Take (Deliver 5)
“Three days.”
“What will you do there? Kidnap more people? Torture them and hold them for ransom? Kill them if their families can’t pay?”
She knew what he did. He didn’t need to fuel her hatred with a response.
“Retire.” Her expression morphed from fearful to determined. “You don’t need the money.”
“No.”
“Can’t or won’t?”
“Both.”
“Then change your business model. You want to live a life of crime? Fine. Stick to victimless crimes.”
He laughed heartlessly and stopped short when he realized she was serious.
“No more kidnapping. No more hurting innocent people. Make me that promise, and I’ll…” Her nostrils widened with a slow, deep inhale. “I’ll be whatever you need me to be.”
“No deal. I want you exactly as you are.”
“If you don’t make me that promise, all you’re going to get from this point forward is a plastic, hollow version of me.” She leaned up, as much as the rope allowed. “Don’t forget. I was trained how to please a sadist. I can make this a memorable experience for you or I can turn it into a robotic musical of fake moans and cheap quivers.”

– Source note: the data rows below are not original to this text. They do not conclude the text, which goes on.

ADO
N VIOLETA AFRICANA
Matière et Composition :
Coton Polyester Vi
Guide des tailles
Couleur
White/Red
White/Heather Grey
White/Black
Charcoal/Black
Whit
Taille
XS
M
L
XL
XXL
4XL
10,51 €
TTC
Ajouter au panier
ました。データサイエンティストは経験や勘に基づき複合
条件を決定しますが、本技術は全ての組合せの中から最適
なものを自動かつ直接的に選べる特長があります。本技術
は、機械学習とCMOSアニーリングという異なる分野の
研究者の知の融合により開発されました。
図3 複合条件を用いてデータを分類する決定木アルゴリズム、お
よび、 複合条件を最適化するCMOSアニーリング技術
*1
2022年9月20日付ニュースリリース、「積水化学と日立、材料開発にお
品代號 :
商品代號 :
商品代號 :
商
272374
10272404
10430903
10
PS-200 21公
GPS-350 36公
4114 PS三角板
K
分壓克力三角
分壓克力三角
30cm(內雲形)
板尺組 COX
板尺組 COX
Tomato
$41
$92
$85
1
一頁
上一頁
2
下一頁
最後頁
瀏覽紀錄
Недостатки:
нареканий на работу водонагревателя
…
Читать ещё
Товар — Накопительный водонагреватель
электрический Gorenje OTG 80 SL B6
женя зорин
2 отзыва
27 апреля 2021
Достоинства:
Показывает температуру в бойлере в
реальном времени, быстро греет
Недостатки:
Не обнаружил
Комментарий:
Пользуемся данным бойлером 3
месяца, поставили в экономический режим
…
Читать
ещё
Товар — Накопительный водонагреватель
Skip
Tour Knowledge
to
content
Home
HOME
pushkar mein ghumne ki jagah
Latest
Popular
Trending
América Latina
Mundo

“You said you wouldn’t surrender.” He rubbed his brow. Christ, this woman. Why was he even entertaining this conversation?
“I can’t surrender to this. Pain doesn’t turn me on. At all. But I can give you the real me.” She pulled on the restraints, trying to lift her face closer to his. “I know you, Tiago Badell. You need this to be mutually honest. No games. No bullshit. Just you and me.”

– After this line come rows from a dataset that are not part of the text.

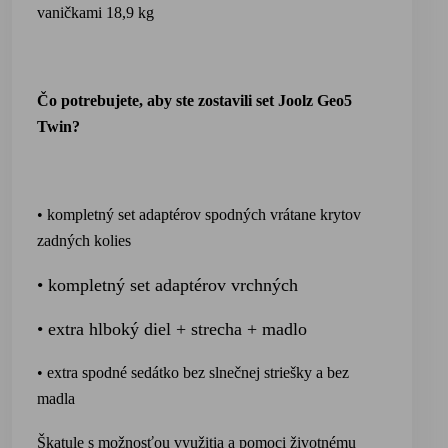
vaničkami
18,9 kg
Čo potrebujete, aby ste zostavili set Joolz Geo5
Twin?
• kompletný set adaptérov spodných vrátane krytov
zadných kolies
• kompletný set adaptérov vrchných
• extra hlboký diel + strecha + madlo
• extra spodné sedátko
bez slnečnej stri
ešky a bez
madla
Škatule s možnosťou využitia a pomoci životnému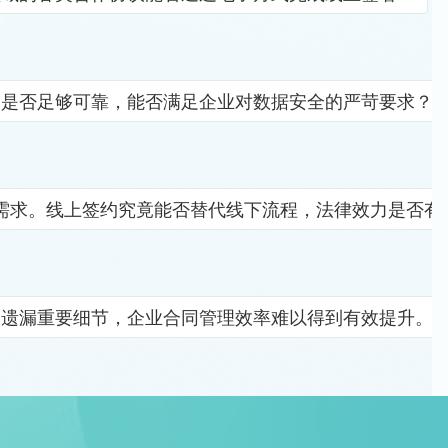
竟是否足够可靠，能否满足企业对数据安全的严苛要求？
需求。线上签约究竟能否替代线下流程，法律效力是否有
易遗漏重要细节，企业合同管理效率难以得到有效提升。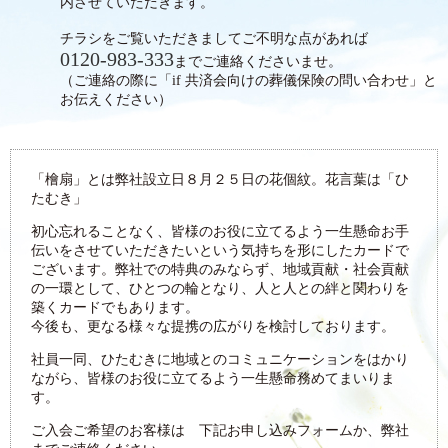
内させていただきます。
チラシをご覧いただきましてご不明な点があれば
0120-983-333
までご連絡くださいませ。
（ご連絡の際に「if 共済会向けの葬儀保険の問い合わせ」と
お伝えください）
「檜扇」とは弊社設立日８月２５日の花個紋。花言葉は「ひ
たむき」
初心忘れることなく、皆様のお役に立てるよう一生懸命お手
伝いをさせていただきたいという気持ちを形にしたカードで
ございます。弊社での特典のみならず、地域貢献・社会貢献
の一環として、ひとつの輪となり、人と人との絆と関わりを
築くカードでもあります。
今後も、更なる様々な提携の広がりを検討しております。
社員一同、ひたむきに地域とのコミュニケーションをはかり
ながら、皆様のお役に立てるよう一生懸命務めてまいりま
す。
ご入会ご希望のお客様は 下記お申し込みフォームか、弊社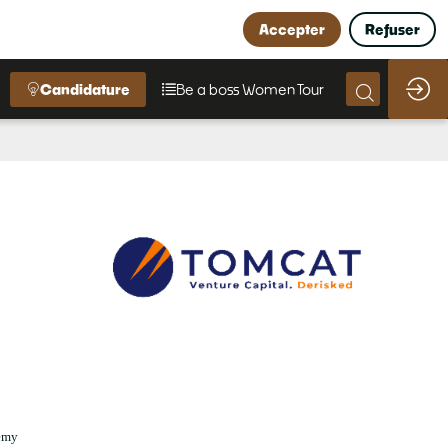
Accepter
Refuser
Candidature
Be a boss Women Tour
remy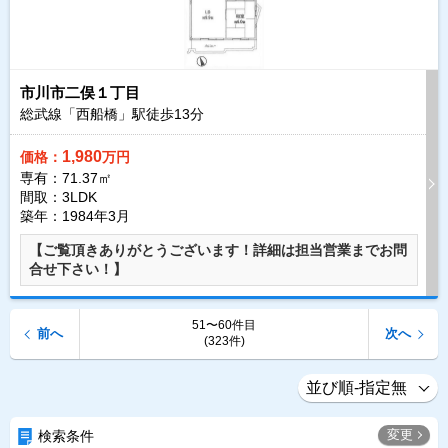
市川市二俣１丁目
総武線「西船橋」駅徒歩
13
分
1,980
価格：
万円
専有：71.37㎡
間取：3LDK
築年：1984年3月
【ご覧頂きありがとうございます！詳細は担当営業までお問
合せ下さい！】
51〜60件目
前へ
次へ
(323件)
変更
検索条件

Heat surged to his balls and swelled his cock.
She jutted her chin. “Stop. Kidnapping.”
“What you’re asking for is ridiculous.” He sat up and hardened his eyes. “Caracas is the kidnapping capital of the world. You don’t survive Kidnap Alley without playing by the rules.”
“If you’re the king, you can do whatever the fuck you want.”No more kidnapping.
Was it as easy as just deciding to stop? Tiago never had a taste for abducting people off the streets, but he had a reputation to uphold and hundreds of powerful men in his pocket, including law enforcement and politicians. If he so much as appeared weak, he wouldn’t just lose their protection. They would turn on him and everyone loyal to him.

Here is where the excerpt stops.